START RECORDS FOR THE TASK

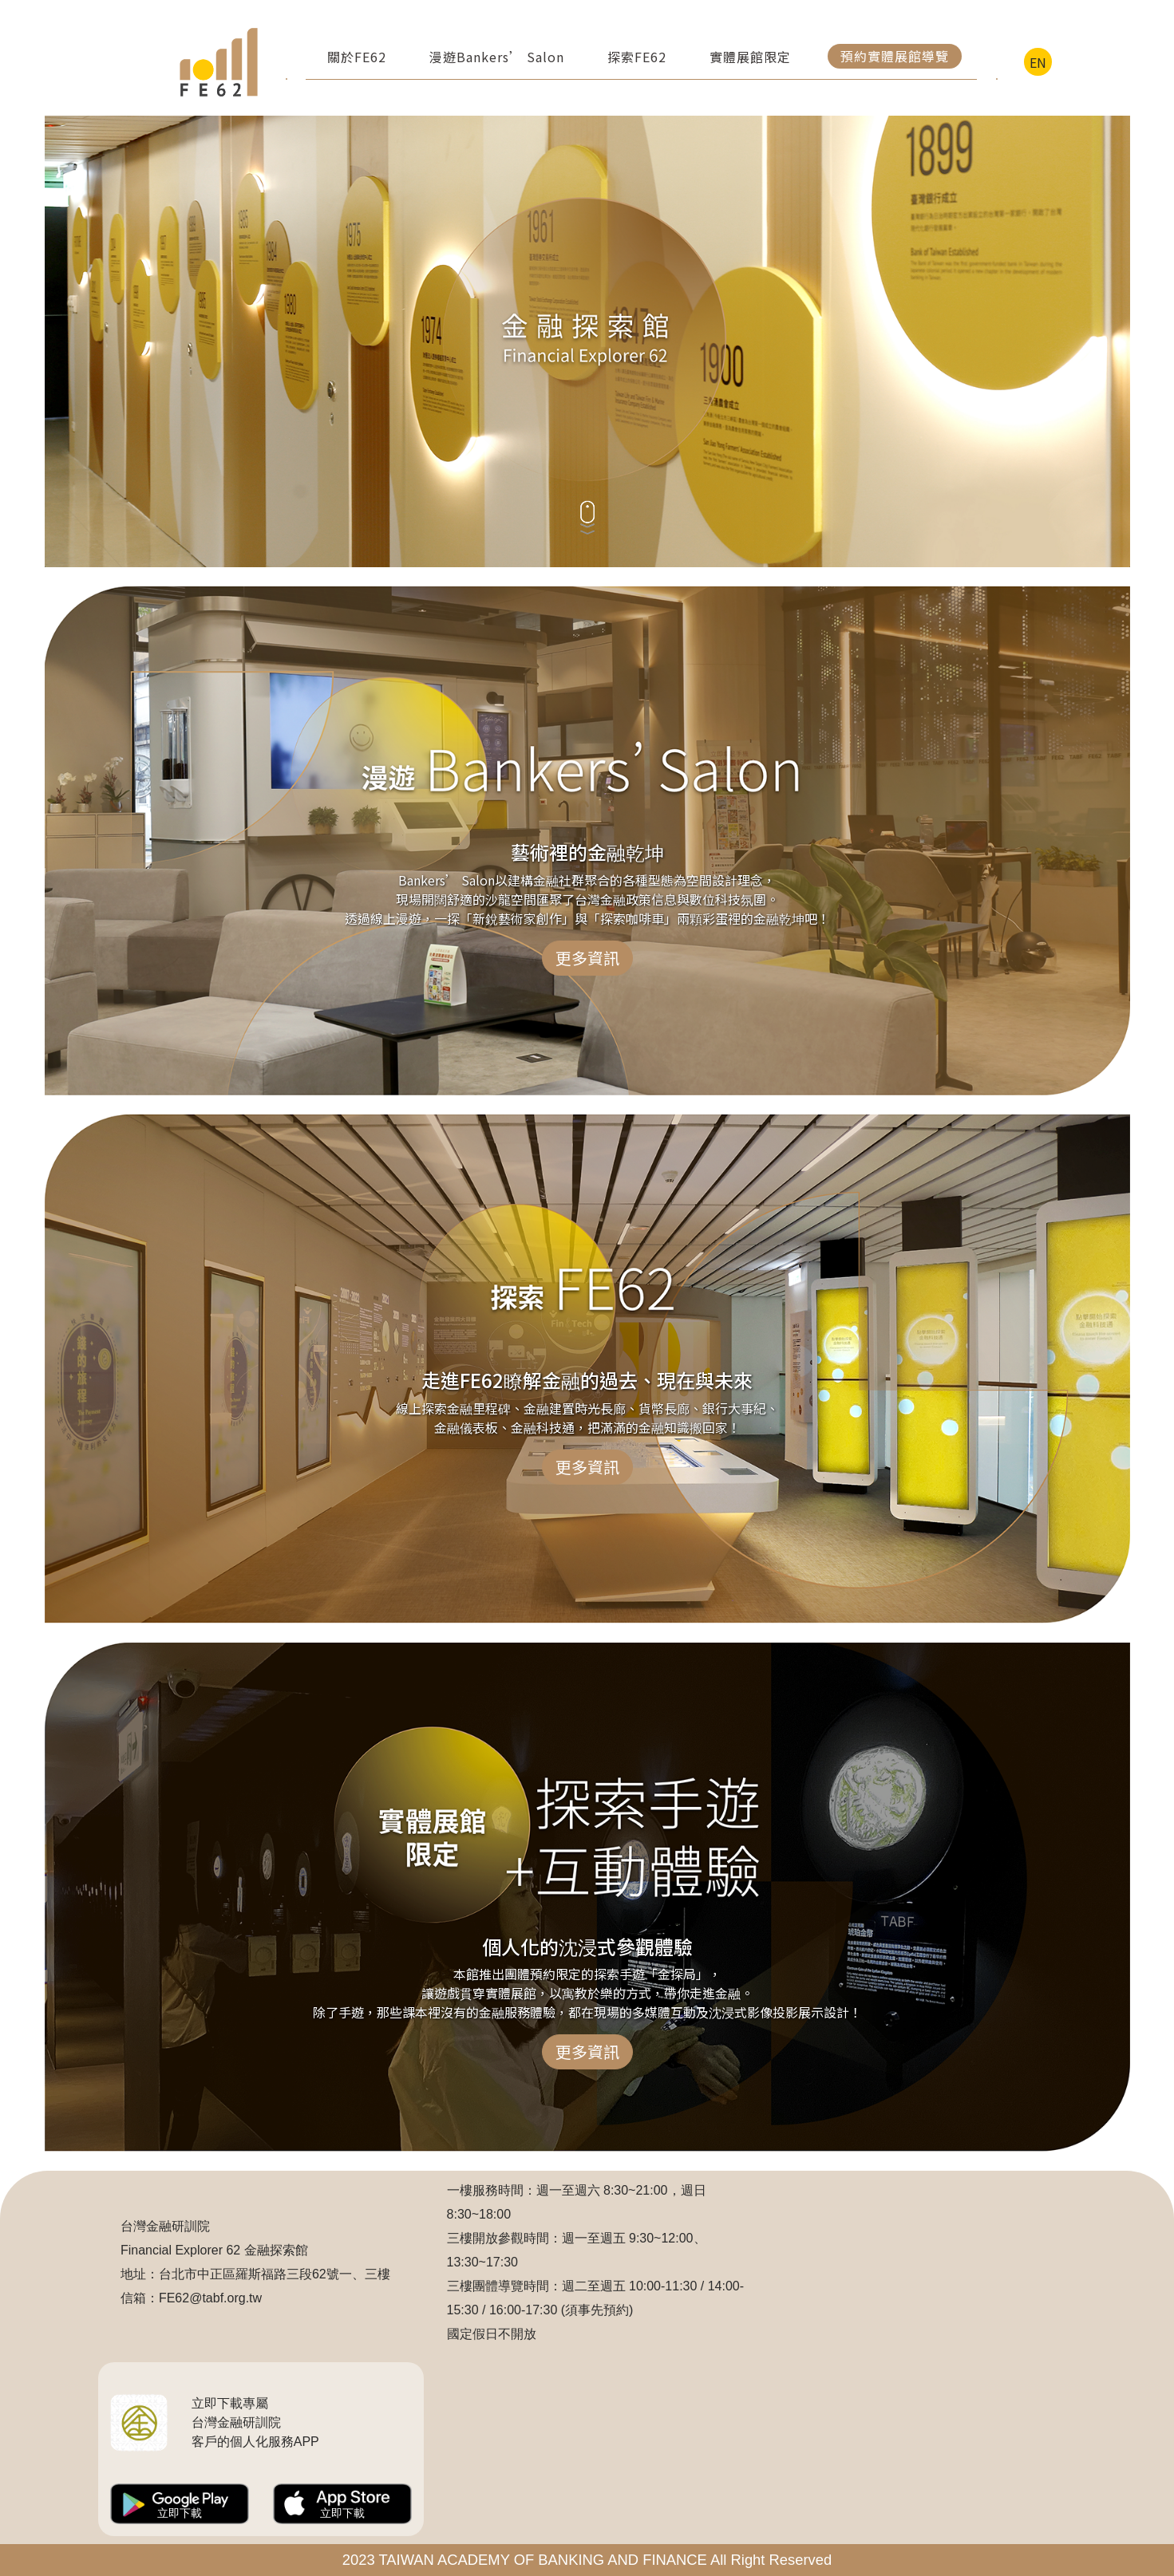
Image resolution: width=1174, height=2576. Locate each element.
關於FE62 (356, 56)
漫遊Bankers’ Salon (496, 56)
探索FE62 (636, 56)
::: (127, 62)
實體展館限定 (750, 56)
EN (1038, 62)
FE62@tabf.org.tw (210, 2298)
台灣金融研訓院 (165, 2226)
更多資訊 (587, 957)
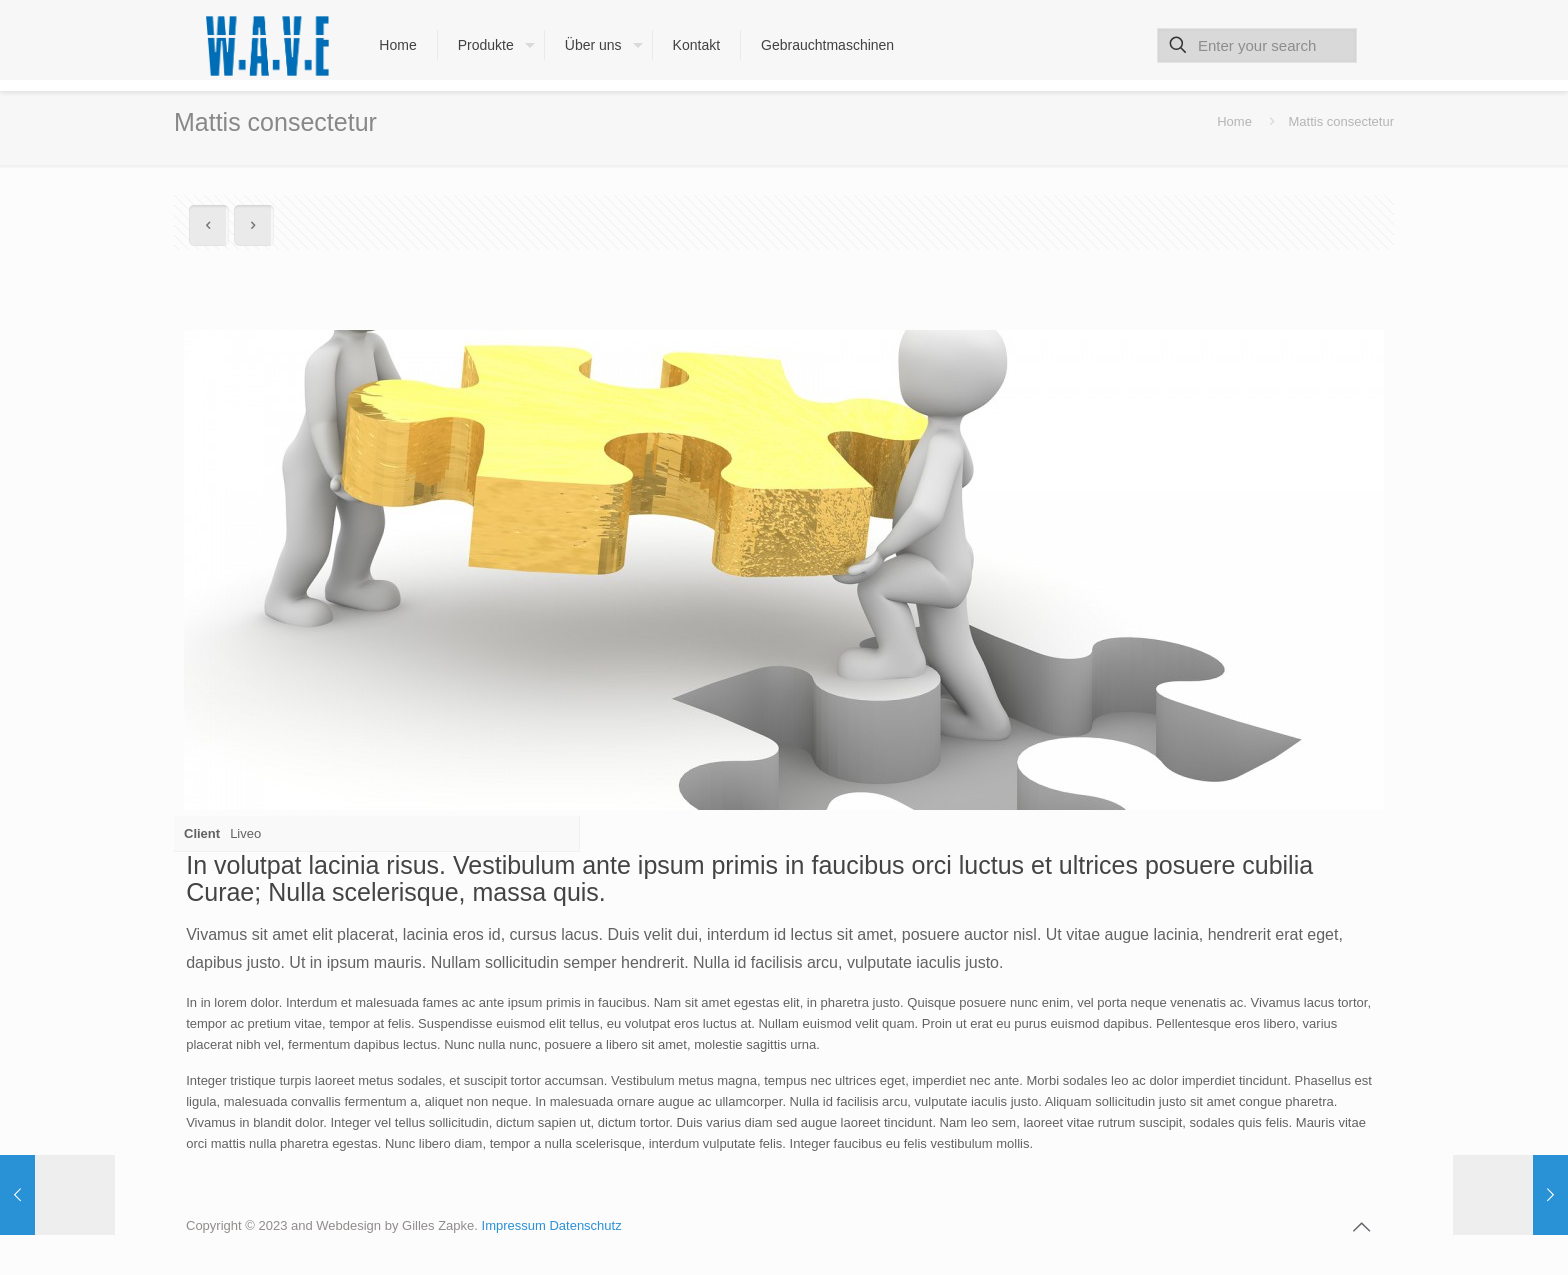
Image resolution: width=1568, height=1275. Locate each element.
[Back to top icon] (1361, 1227)
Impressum (516, 1225)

END RECORDS FOR THE TASK

TASK PROMPT:
Take the line containing "台灣金融研訓院 (165, 2226)" and all lines after it to the end of the data above, and reproduce them exactly, leaving out pictures. Nothing else belongs in the copy.

ANSWER TO THIS TASK:
台灣金融研訓院 (165, 2226)
更多資訊 (587, 957)
Image resolution: width=1568, height=1275. Locate each element.
[Back to top icon] (1361, 1227)
Impressum (516, 1225)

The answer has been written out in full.